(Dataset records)
^^^^^^^^
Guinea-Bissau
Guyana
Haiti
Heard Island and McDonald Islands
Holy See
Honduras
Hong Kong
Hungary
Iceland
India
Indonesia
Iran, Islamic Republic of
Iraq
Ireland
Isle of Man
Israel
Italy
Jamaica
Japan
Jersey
^^^^^^^^
**Your assignment:**
Reproduce the line that contains "Heard Island and McDonald Islands" and each line after it through the last line of the entries above, exactly; leave out all earlier lines.

**The completed task:**
Heard Island and McDonald Islands
Holy See
Honduras
Hong Kong
Hungary
Iceland
India
Indonesia
Iran, Islamic Republic of
Iraq
Ireland
Isle of Man
Israel
Italy
Jamaica
Japan
Jersey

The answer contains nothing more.